Task item => For the word "Spirit", copy every line of the material that includes it.

(Records to use Opens)

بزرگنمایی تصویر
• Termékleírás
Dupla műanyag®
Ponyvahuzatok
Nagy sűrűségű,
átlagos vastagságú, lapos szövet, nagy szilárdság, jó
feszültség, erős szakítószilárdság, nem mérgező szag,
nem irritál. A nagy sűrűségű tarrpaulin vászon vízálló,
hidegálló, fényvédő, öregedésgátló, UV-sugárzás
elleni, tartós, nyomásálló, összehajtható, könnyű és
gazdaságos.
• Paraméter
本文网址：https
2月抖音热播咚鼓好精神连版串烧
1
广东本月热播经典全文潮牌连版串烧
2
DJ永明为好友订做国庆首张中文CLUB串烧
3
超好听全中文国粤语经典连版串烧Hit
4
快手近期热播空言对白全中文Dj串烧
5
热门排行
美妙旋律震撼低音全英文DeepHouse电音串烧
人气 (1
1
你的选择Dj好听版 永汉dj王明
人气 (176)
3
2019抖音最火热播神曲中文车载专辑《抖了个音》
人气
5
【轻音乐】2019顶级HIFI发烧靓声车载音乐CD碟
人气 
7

(Records to use Closes)
(Records to use Opens)

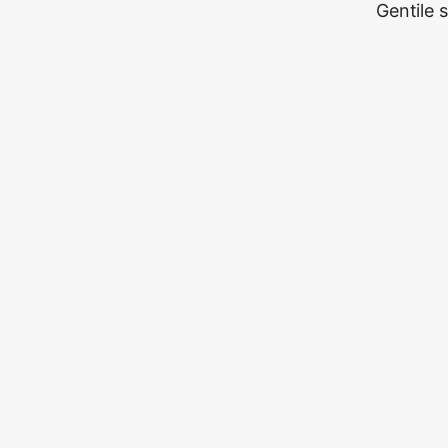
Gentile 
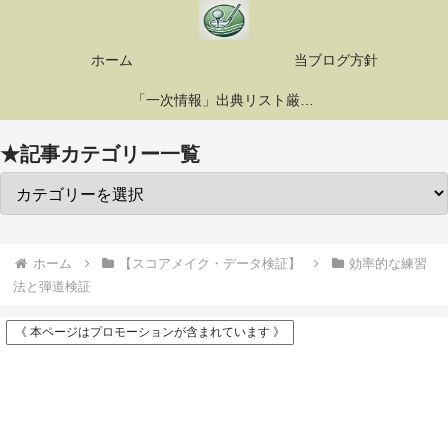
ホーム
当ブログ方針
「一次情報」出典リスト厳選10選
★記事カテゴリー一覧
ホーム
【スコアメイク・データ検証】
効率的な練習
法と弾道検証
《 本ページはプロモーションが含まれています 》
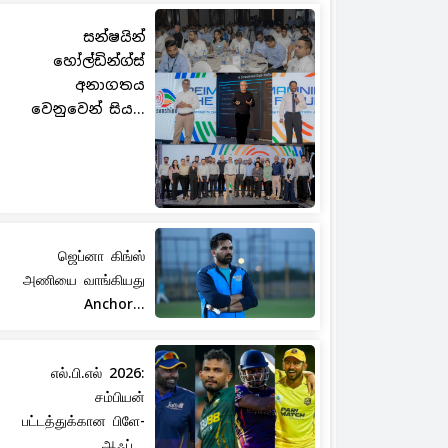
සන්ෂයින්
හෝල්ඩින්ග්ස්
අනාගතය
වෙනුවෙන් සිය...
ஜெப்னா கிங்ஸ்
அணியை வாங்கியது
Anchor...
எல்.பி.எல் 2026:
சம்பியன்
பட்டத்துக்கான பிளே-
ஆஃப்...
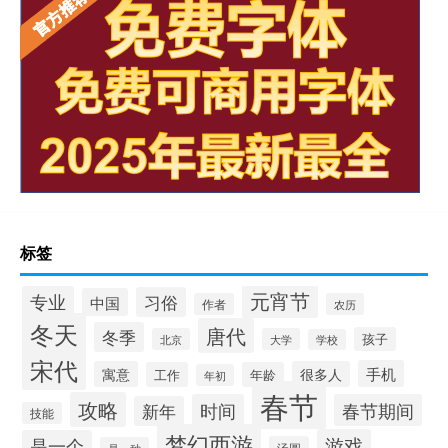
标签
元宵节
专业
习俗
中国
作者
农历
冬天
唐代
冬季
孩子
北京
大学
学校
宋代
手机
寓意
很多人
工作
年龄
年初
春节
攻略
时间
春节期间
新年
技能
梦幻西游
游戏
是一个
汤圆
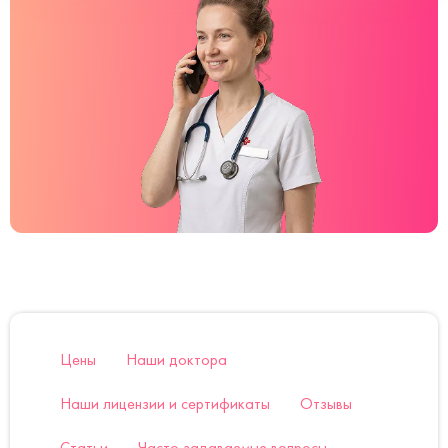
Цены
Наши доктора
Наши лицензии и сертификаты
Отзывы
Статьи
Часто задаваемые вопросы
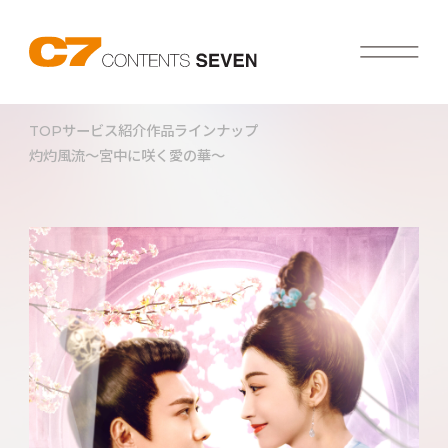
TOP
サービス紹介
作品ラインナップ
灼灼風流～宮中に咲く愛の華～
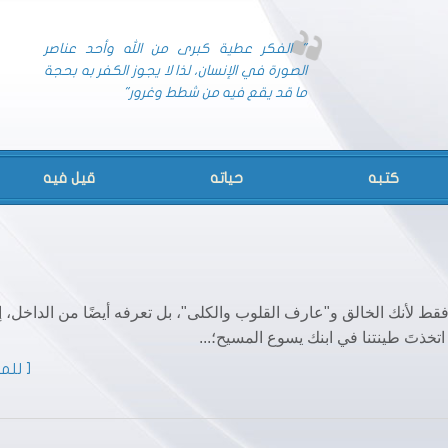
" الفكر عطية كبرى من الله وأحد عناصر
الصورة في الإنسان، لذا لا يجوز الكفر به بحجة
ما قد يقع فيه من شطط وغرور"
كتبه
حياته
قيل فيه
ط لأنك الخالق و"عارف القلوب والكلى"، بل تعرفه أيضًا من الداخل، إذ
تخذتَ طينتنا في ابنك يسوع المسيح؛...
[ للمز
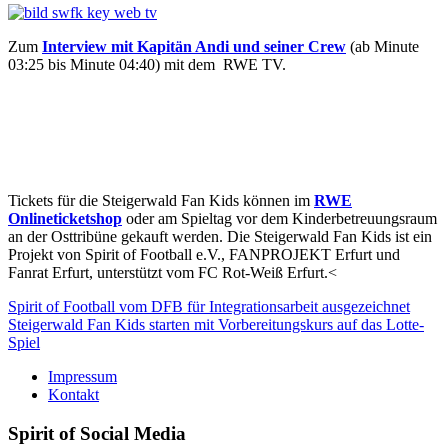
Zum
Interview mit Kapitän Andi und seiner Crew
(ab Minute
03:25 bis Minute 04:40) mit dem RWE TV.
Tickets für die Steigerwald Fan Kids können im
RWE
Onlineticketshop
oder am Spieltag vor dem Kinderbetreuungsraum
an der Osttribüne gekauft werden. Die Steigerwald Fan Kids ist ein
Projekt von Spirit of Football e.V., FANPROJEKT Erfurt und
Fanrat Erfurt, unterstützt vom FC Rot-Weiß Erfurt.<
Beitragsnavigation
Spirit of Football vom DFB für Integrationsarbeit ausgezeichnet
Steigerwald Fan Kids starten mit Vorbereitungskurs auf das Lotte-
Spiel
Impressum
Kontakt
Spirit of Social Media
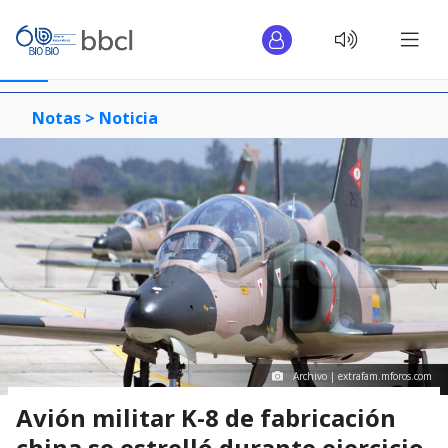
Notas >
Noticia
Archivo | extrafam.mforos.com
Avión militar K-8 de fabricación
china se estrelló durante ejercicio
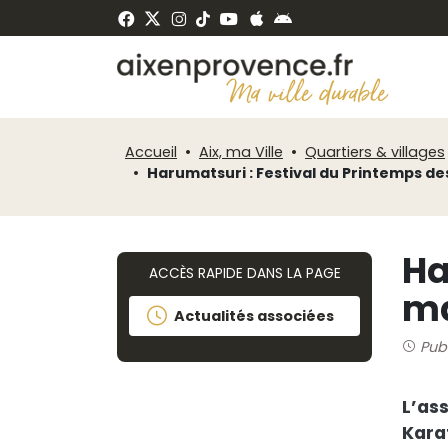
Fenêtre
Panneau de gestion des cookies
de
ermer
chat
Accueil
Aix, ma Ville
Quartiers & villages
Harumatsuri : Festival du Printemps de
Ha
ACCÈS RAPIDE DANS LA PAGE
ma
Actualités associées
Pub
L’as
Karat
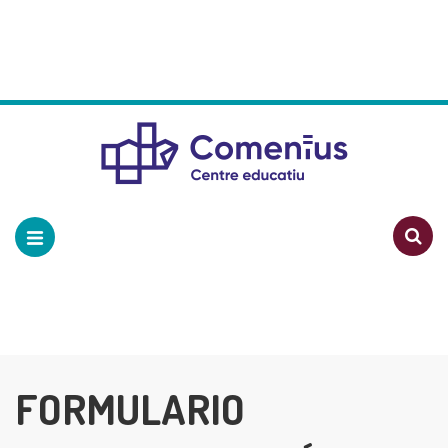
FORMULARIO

(Records to use Closes)

Exercise answer =>
Projekt von Spirit of Football e.V., FANPROJEKT Erfurt und
Spirit of Football vom DFB für Integrationsarbeit ausgezeichnet
Spirit of Social Media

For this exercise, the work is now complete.